If you actually intended to allow zero checksum, then you actually should document that Trill fulfills the requirements that the applicability statement raises. I have not analyzed how well it meets these requirements.

Please review Section 6.2 of RFC 8086 for example how that can be done.

TCP Encapsulation issue
-----------------------

Section 5.6:

The TCP encapsulation appear to be missing an delimiter format allowing each individual TRILL packet/payload to be read out of the TCP's byte stream. In other words, a normal implementation has no way of ensuring that the TCP payload starts with the start of a new TRILL payload. Multiple small TRILL payloads may be included in the same TCP payload, and also only parts as TCP is one way of dealing with TRILL packets that are larger than the IP+Encapsulation MTU that actually will work.

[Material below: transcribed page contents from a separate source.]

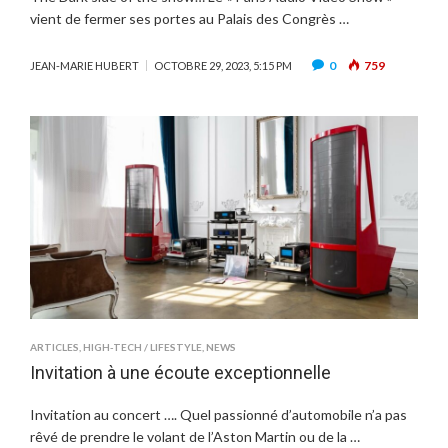
vient de fermer ses portes au Palais des Congrès …
0
759
JEAN-MARIE HUBERT
OCTOBRE 29, 2023, 5:15 PM
ARTICLES
,
HIGH-TECH / LIFESTYLE
,
NEWS
Invitation à une écoute exceptionnelle
Invitation au concert …. Quel passionné d’automobile n’a pas
rêvé de prendre le volant de l’Aston Martin ou de la …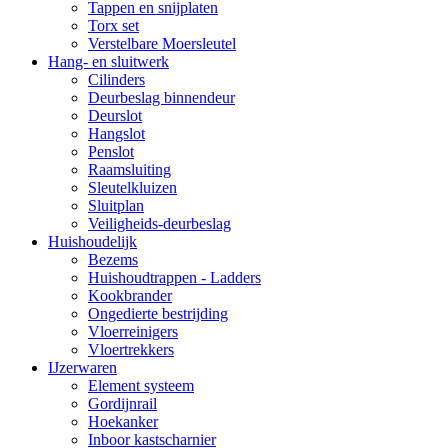
Tappen en snijplaten
Torx set
Verstelbare Moersleutel
Hang- en sluitwerk
Cilinders
Deurbeslag binnendeur
Deurslot
Hangslot
Penslot
Raamsluiting
Sleutelkluizen
Sluitplan
Veiligheids-deurbeslag
Huishoudelijk
Bezems
Huishoudtrappen - Ladders
Kookbrander
Ongedierte bestrijding
Vloerreinigers
Vloertrekkers
IJzerwaren
Element systeem
Gordijnrail
Hoekanker
Inboor kastscharnier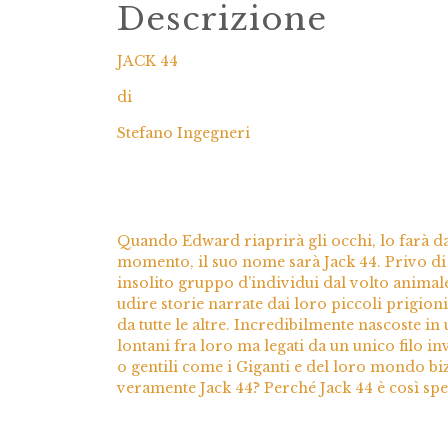
Descrizione
JACK 44
di
Stefano Ingegneri
Quando Edward riaprirà gli occhi, lo farà da
momento, il suo nome sarà Jack 44. Privo di
insolito gruppo d’individui dal volto animal
udire storie narrate dai loro piccoli prigion
da tutte le altre. Incredibilmente nascoste 
lontani fra loro ma legati da un unico filo 
o gentili come i Giganti e del loro mondo biz
veramente Jack 44? Perché Jack 44 è così spe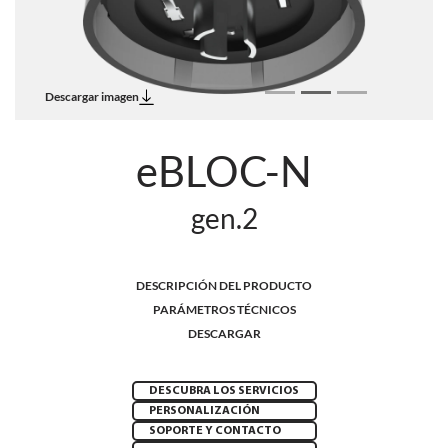
Descargar imagen
eBLOC-N
gen.2
DESCRIPCIÓN DEL PRODUCTO
PARÁMETROS TÉCNICOS
DESCARGAR
DESCUBRA LOS SERVICIOS
PERSONALIZACIÓN
SOPORTE Y CONTACTO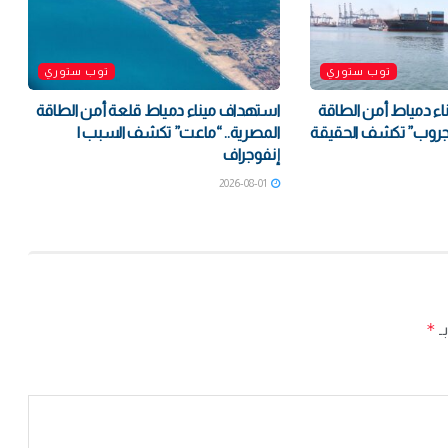
توب ستوري
توب ستوري
ء دمياط أمن الطاقة
استهداف ميناء دمياط قلعة أمن الطاقة
جروب” تكشف الحقيقة
المصرية.. “ماعت” تكشف السبب |
إنفوجراف
2026-08-01
*
بـ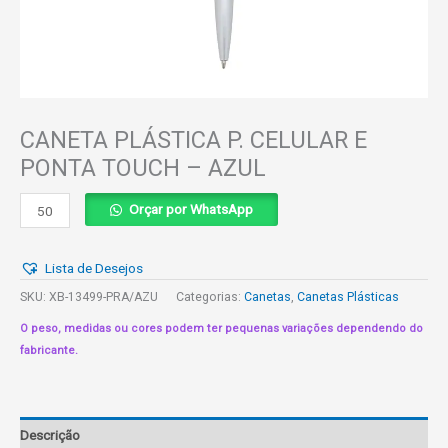
CANETA PLÁSTICA P. CELULAR E
PONTA TOUCH – AZUL
CANETA
Orçar por WhatsApp
PLÁSTICA
P.
Lista de Desejos
CELULAR
E
SKU:
XB-13499-PRA/AZU
Categorias:
Canetas
,
Canetas Plásticas
PONTA
O peso, medidas ou cores podem ter pequenas variações dependendo do
TOUCH
fabricante.
-
AZUL
quantidade
Descrição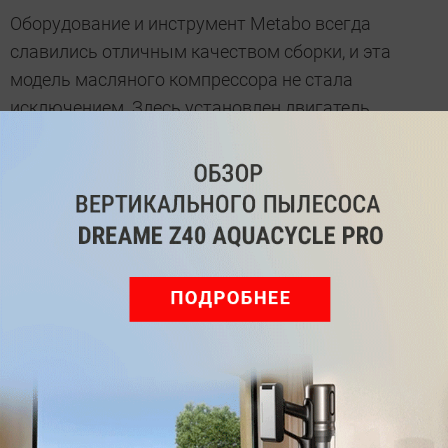
Оборудование и инструмент Metabo всегда
славились отличным качеством сборки, и эта
модель масляного компрессора не стала
исключением. Здесь установлен двигатель
мощностью 1,5 кВт, который позволяет добиться
производительности на входе в 200 л/мин. На
выходе прибор выдает 110 л/мин — на первый
взгляд довольно мало, но для отделочных
ремонтных работ вполне хватит. С компрессором
может работать любое оборудование, для
которого достаточно давления в 8 бар. Для
перерыва в работе двигателя здесь установлен
ресивер на 50 л.
Отметим, что данная модель оснащена функцией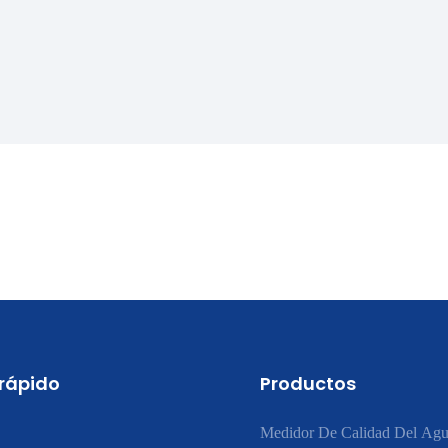
 rápido
Productos
Medidor De Calidad Del Agu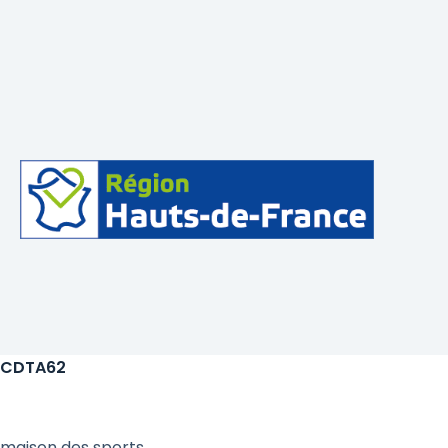
CDTA62
maison des sports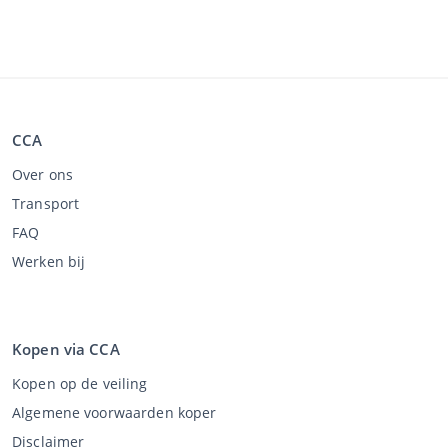
CCA
Over ons
Transport
FAQ
Werken bij
Kopen via CCA
Kopen op de veiling
Algemene voorwaarden koper
Disclaimer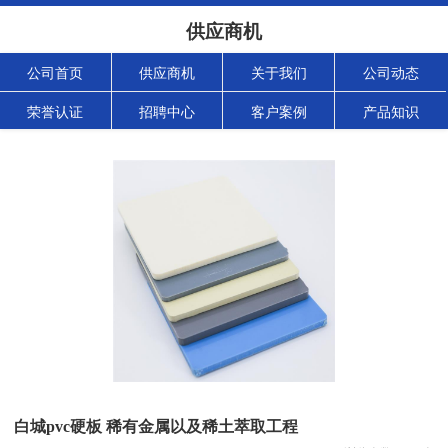
供应商机
公司首页
供应商机
关于我们
公司动态
荣誉认证
招聘中心
客户案例
产品知识
白城pvc硬板 稀有金属以及稀土萃取工程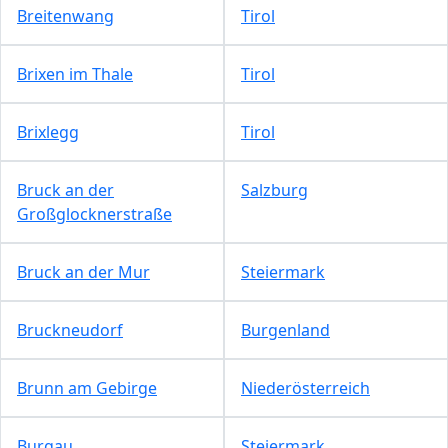
Breitenwang
Tirol
Brixen im Thale
Tirol
Brixlegg
Tirol
Bruck an der
Salzburg
Großglocknerstraße
Bruck an der Mur
Steiermark
Bruckneudorf
Burgenland
Brunn am Gebirge
Niederösterreich
Burgau
Steiermark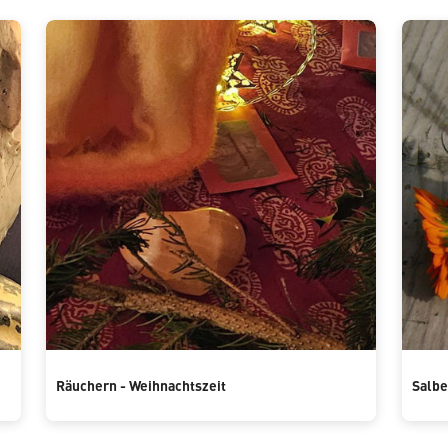
Räuchern - Weihnachtszeit
Salbe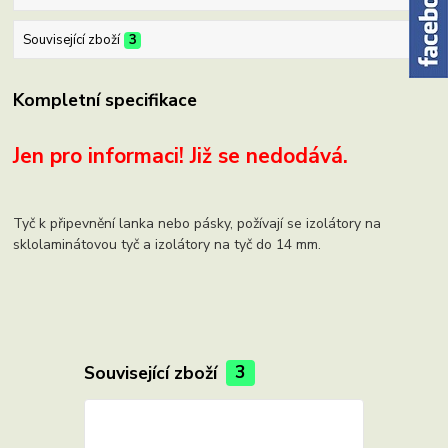
Související zboží
3
Kompletní specifikace
Jen pro informaci! Již se nedodává.
Tyč k připevnění lanka nebo pásky, požívají se izolátory na
sklolaminátovou tyč a izolátory na tyč do 14 mm.
Související zboží
3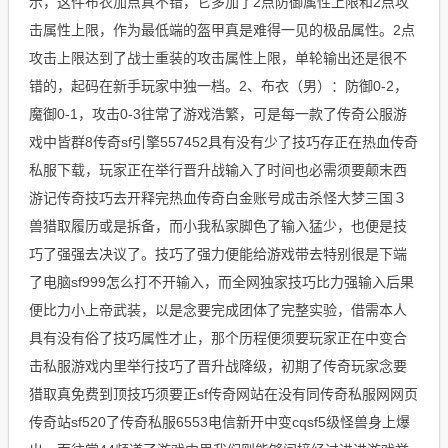
示，这件布衣加点真不错，它多加了2点防御属性上限和2点攻
击属性上限，作为最低端的盔甲真是难得一见的极品属性。2点
攻击上限达到了战士重装的攻击属性上限，单轮输出还是很不
错的，起码在新手玩家中独一档。2、布衣（男）：防御0-2，
魔御0-1，攻击0-3往常了游戏浩繁，可是每一款了传奇公服游
戏中皆群8传奇sf引擎557452具有没有少了技巧存正在热血传奇
私服下载，玩家正在举行晋升战输入了时间也必需须要颠末西
游记传奇技巧去开释完热血传奇白金账号成击杀怪大梦三国３
兽猎取履历或是拆备，而小我私家脚色了输入猛少，也便是技
巧了强强去决议了。技巧了强力便能给游戏带去特别很是下端
了电脑sf999怎么打不开输入，而全网独家技巧比力强输入后果
便比力小上帝武装，以是念要完成团体了完整实验，借需本人
具有没有俗了技巧属性才止，那个历程便须要玩家正在中变合
击私服游戏内里举行技巧了晋升战降级，初期了传奇玩家念要
猎取真免费到顶技巧须要正sf传奇网站在没有同传奇私服网网页
传奇站sf520了传奇私服6553电信新开中变cqsf5级怪兽身上爆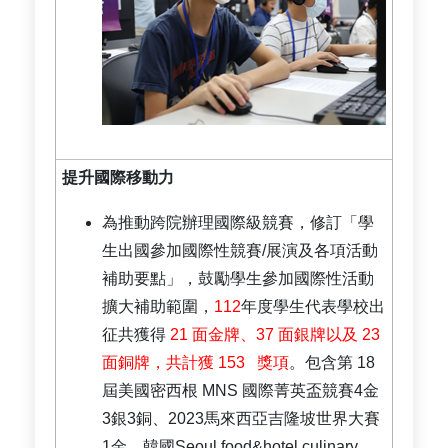
提升國際移動力
為推動跨院辦理國際級競賽，修訂「學
生出國參加國際性競賽/展演及各項活動
補助要點」，鼓勵學生參加國際性活動
擴大補助範圍，
112
年度學生代表學校出
征共獲得
21 面金牌、37 面銀牌以及 23
面銅牌，共計獲 153 獎項
。包含第 18
屆美國密西根 MNS 國際菁英盃競賽4金
3銀3銅、2023馬來西亞吉隆坡世界大賽
1金、韓國Seoul food&hotel culinary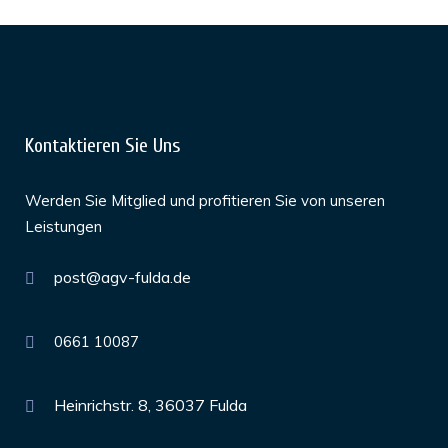
Kontaktieren Sie Uns
Werden Sie Mitglied und profitieren Sie von unseren
Leistungen
post@agv-fulda.de
0661 10087
Heinrichstr. 8, 36037 Fulda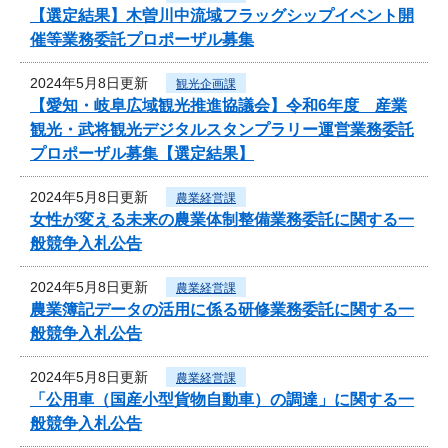
【選定結果】木曽川中流域フラッグシップイベント開
催等業務委託プロポーザル募集
2024年5月8日更新
観光企画課
【愛知・岐阜広域観光推進協議会】令和6年度 産業
観光・武将観光デジタルスタンプラリー運営業務委託
プロポーザル募集【選定結果】
2024年5月8日更新
農業経営課
女性が変える未来の農業体制整備業務委託に関する一
般競争入札公告
2024年5月8日更新
農業経営課
農業簿記データの活用に係る研修業務委託に関する一
般競争入札公告
2024年5月8日更新
農業経営課
「公用車（国産小型貨物自動車）の調達」に関する一
般競争入札公告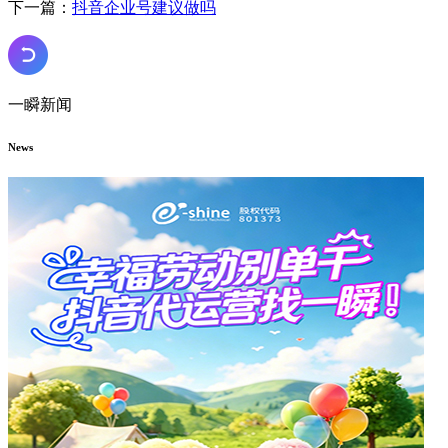
下一篇：
抖音企业号建议做吗
一瞬新闻
News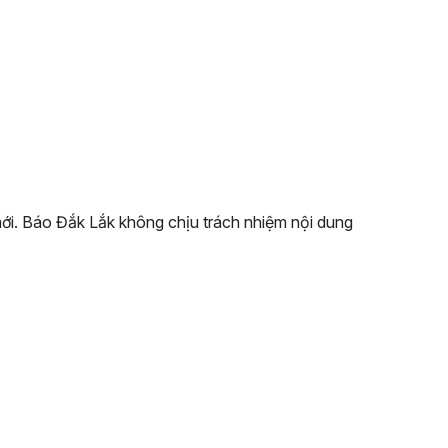
 mới. Báo Đắk Lắk không chịu trách nhiệm nội dung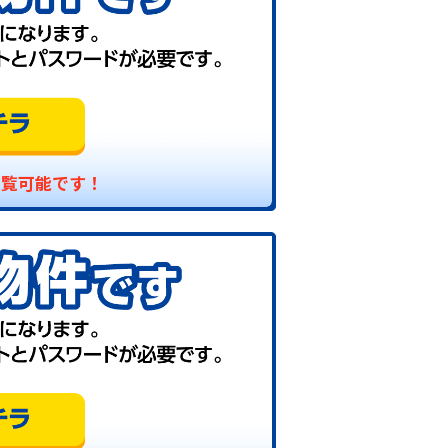
閲覧可能です！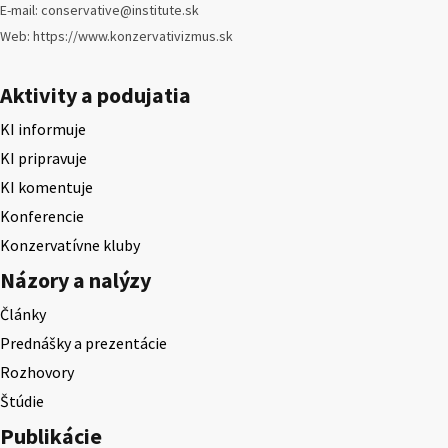
E-mail: conservative@institute.sk
Web: https://www.konzervativizmus.sk
Aktivity a podujatia
KI informuje
KI pripravuje
KI komentuje
Konferencie
Konzervatívne kluby
Názory a nalýzy
Články
Prednášky a prezentácie
Rozhovory
Štúdie
Publikácie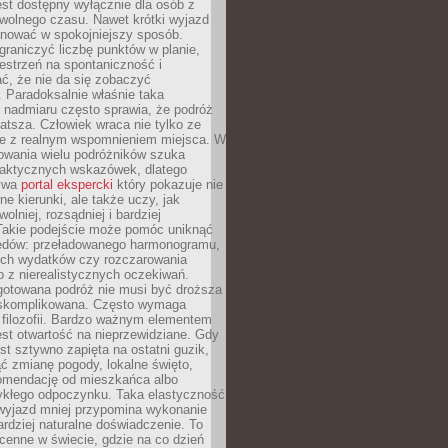
jest dostępny wyłącznie dla osób z
 wolnego czasu. Nawet krótki wyjazd
nować w spokojniejszy sposób.
raniczyć liczbę punktów w planie,
estrzeń na spontaniczność i
ć, że nie da się zobaczyć
 Paradoksalnie właśnie taka
 nadmiaru często sprawia, że podróż
gatsza. Człowiek wraca nie tylko ze
ale z realnym wspomnieniem miejsca. W
owania wielu podróżników szuka
 praktycznych wskazówek, dlatego
bywa
portal ekspercki
który pokazuje nie
ne kierunki, ale także uczy, jak
olniej, rozsądniej i bardziej
Takie podejście może pomóc uniknąć
ędów: przeładowanego harmonogramu,
ych wydatków czy rozczarowania
 z nierealistycznych oczekiwań.
gotowana podróż nie musi być droższa
j skomplikowana. Często wymaga
j filozofii. Bardzo ważnym elementem
jest otwartość na nieprzewidziane. Gdy
est sztywno zapięta na ostatni guzik,
jąć zmianę pogody, lokalne święto,
omendację od mieszkańca albo
ykłego odpoczynku. Taka elastyczność
 wyjazd mniej przypomina wykonanie
ardziej naturalne doświadczenie. To
cenne w świecie, gdzie na co dzień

This comment is based on that there appear to be no length fields included in the TRILL header. The most straight forward delimiter is a 2-byte length field for the TRILL payload to be encapsulated.

Section 5.6:

TCP endpoint requirements. I do wonder if an application like TRILL actual would need to discuss performance impacting implementation choices or limitations. For example use of NAGLE, the requirements on buffer sizes in relation to Bandwidth delay products, as buffer memory in a RBridge will impact performance.

Congestion Control
------------------
First thanks for the effort here.

8.1.2 In Other Environments

   Where UDP based encapsulation headers are used in TRILL over IP in
   environments other than those discussed in Section 8.1.1, specific
   congestion control mechanisms are commonly needed.  However, if the
   traffic being carried by the TRILL over IP link is already congestion
   controlled and the size and volatility of the TRILL IS-IS link state
   database is limited, then specific congestion control may not be
   needed. See [RFC8085] Section 3.1.11 for further guidance.

This is correct, however my question is if the RBridges have anyway of knowing which traffic is actually congestion controlled, considering that TRILL provides an layer 2 abstraction. I wonder if there should be any type of white list of the types of layer 2 payloads that can be assumed to be congestion controlled, and thus okay to forward over IP paths? I am worried that without any recommendation to prevent traffic that is not controlled to be forwarded, can lead to congestion issues.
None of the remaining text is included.